Cahokian culture spread across eastern North America 1,000 years ago in an early example of diaspora
By Jayur Mehta, Florida State University
An expansive city flourished almost a thousand years ago in the bottomlands of the Mississippi River across the water from where St. Louis, Missouri stands today. It was one of the greatest pre-Columbian cities constructed north of the Aztec city of Tenochititlan, at present-day Mexico City.
The people who lived in this now largely forgotten city were part of a monument-building, corn-farming culture. No one knows what its inhabitants named this place, but today archaeologists call the city Cahokia.
Excavations show it was home to thousands of families. The city held hundreds of earthen mounds that supported council houses, homes for social elites, tombs for powerful leaders and reminders of lunar alignments. In addition, archaeologists have discovered a Woodhenge at Cahokia – a circular celestial observatory made of large wooden posts.
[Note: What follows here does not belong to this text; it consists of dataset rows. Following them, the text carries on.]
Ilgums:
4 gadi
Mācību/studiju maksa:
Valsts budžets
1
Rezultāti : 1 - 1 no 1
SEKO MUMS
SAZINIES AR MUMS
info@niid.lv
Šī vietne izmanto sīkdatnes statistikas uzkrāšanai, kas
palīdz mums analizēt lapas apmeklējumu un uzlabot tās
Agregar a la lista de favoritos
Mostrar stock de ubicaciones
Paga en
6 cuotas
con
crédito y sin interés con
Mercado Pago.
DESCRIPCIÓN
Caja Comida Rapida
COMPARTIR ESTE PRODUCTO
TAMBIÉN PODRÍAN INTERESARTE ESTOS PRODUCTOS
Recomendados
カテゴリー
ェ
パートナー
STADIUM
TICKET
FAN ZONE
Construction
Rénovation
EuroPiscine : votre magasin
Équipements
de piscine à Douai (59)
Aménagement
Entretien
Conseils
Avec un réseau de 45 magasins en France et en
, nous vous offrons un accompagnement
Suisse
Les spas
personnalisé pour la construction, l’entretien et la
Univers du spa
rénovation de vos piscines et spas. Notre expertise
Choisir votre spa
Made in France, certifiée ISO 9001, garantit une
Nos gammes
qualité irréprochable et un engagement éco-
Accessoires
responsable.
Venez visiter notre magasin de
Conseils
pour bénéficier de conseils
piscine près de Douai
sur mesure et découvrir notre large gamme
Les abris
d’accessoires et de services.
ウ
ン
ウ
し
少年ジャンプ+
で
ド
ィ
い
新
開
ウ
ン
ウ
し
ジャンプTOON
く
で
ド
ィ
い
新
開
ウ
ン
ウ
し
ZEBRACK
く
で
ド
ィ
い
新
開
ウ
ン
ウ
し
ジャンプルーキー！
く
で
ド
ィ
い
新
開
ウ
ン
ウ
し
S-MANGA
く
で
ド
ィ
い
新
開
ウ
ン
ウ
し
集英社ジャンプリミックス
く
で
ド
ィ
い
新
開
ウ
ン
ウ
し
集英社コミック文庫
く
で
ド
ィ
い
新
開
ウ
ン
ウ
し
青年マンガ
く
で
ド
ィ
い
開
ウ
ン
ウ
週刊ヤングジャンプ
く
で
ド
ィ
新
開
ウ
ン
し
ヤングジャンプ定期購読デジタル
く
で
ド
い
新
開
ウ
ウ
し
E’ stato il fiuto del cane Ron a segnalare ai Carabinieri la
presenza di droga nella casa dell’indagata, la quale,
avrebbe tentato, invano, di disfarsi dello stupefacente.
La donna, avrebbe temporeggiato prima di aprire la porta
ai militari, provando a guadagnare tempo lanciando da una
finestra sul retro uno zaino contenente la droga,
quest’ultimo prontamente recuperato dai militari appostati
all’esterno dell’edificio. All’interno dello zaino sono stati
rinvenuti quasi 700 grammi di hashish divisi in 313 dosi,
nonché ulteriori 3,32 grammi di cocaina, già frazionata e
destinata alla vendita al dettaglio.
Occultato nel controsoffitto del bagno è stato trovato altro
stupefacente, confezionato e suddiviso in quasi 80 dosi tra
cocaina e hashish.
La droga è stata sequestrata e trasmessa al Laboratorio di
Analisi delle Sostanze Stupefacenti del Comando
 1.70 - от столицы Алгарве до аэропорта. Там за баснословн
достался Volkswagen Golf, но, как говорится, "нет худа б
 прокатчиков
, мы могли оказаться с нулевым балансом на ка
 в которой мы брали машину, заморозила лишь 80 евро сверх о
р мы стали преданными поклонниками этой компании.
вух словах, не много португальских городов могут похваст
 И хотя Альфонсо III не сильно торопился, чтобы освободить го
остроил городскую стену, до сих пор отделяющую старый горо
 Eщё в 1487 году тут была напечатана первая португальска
Archaeologists call the pre-Columbian societies that lived in the Mississippi River Valley region “Mississippian cultures.” These people stretched as far west as Oklahoma, north to Wisconsin, south to Mississippi and Louisiana, and east to Florida and North Carolina. Though broadly similar, it’s unlikely these people thought of themselves as a unified political body.
A complex question in American archaeology hinges on how these cultures arose and the ways in which they shared ideas, goods and people.
Did the Cahokians create Mississippian culture as they moved outward from their homeland, bringing their artifacts and ideas with them? Or did Cahokians spread across the Midwest and Southeast, meeting new communities and sharing ideas along the way, eventually helping form Mississippian culture through a kind of melting-pot process? Recently, my colleagues Sarah Baires, Melissa Baltus and Elizabeth Watts Malouchos and I have contributed to new research investigating what it meant to be a Cahokian and Mississippian.
Striking out from Cahokia
Like cities today, Cahokia was a diverse place inhabited by groups of people with different histories, diverging values and varying ideas. So when people left the city, they likely had a variety of reasons.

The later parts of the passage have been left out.